When I was learning how to drive, teaching was a conjoined effort between my parents. My dad provided the instruction, my mom provided the anxiety attacks. They have always done everything 50-50.
When I would start to merge onto the highway, and my (extra) white knuckles gave away my nervousness, my dad would say, “Pick a lane, and maintain.” He reminded me not to get distracted by all the other stuff going on around me; to choose where I fit comfortably and ride the course, steady. You see an exit sign for Taco Bell? Stay focused. It would be my consistency—not my speed—that got me to where I was trying to go.
I think there's something to be taken from that as creatives. Or really, anyone who is looking to excel professionally. I work in a music production studio, and the studio manager was recently sharing about his time in a cool funk band called The Groove Collective. He thinks their biggest weakness as a group was not “picking a lane”. They loved to play all kinds of music; he said almost every song on their albums could have been from a different genre. As artists, they loved to have that freedom to be mixy. But as young musicians trying to pay their bills, they struggled to find the right way to market themselves, gain a following, and ultimately, sustain a cash flow.
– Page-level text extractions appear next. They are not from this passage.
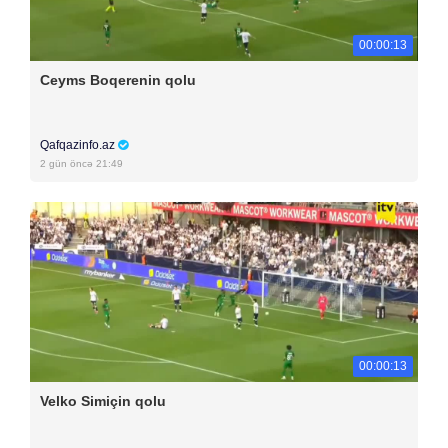
00:00:13
Ceyms Boqerenin qolu
Qafqazinfo.az
2 gün öncə 21:49
00:00:13
Velko Simiçin qolu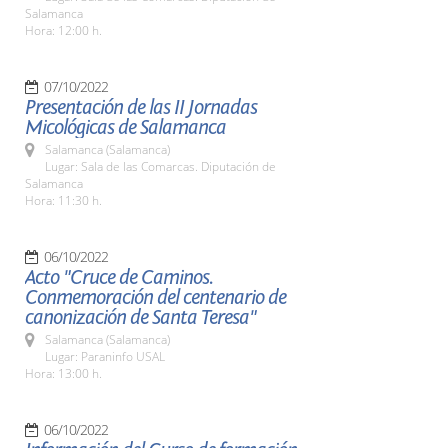
Salamanca
Hora: 12:00 h.
07/10/2022
Presentación de las II Jornadas
Micológicas de Salamanca
Salamanca (Salamanca)
Lugar: Sala de las Comarcas. Diputación de
Salamanca
Hora: 11:30 h.
06/10/2022
Acto "Cruce de Caminos.
Conmemoración del centenario de
canonización de Santa Teresa"
Salamanca (Salamanca)
Lugar: Paraninfo USAL
Hora: 13:00 h.
06/10/2022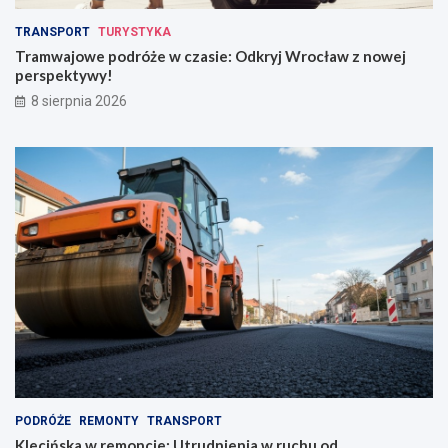
TRANSPORT
TURYSTYKA
Tramwajowe podróże w czasie: Odkryj Wrocław z nowej
perspektywy!
8 sierpnia 2026
PODRÓŻE
REMONTY
TRANSPORT
Klecińska w remoncie: Utrudnienia w ruchu od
Pick a lane? It almost seems cliché. As an artist, my immediate reaction is to reject this. Ain’t gon’ tie me down! (*Ray J voice*). But my studio manager clarified: picking a lane, and putting yourself in a box are two different things.
Putting yourself in a box completely limits what you have to offer. There's no going outside of the box. There's one mutually exclusive “thing” that you do.
Picking a lane is focusing. It’s targeting a goal and building a strategy. It’s determining the best route to ride, blocking out distractions like the metaphorical T-Bell exit sign.
I personally am in the process of picking which lane I want to maintain. That means identifying what I am passionate about, what I can provide, and defining what success means for me. If success for you is making money from your art, then you’ll want to pick a lane, too. That doesn’t mean you can’t switch lanes, but it's probably to your financial benefit to stay consistent. Plus, if you’re that person driving directly over the dotted yellow line, you’re probably an asshole. Just kidding. Maybe.
This whole concept makes having a good team of people around you so much more important. As a creative, you want to focus on your art. A strong team will be able to ride some of the other lanes (marketing, PR, finances, etc.), and together, you will rip down the proverbial highway with much success. Pick a lane, and maintain!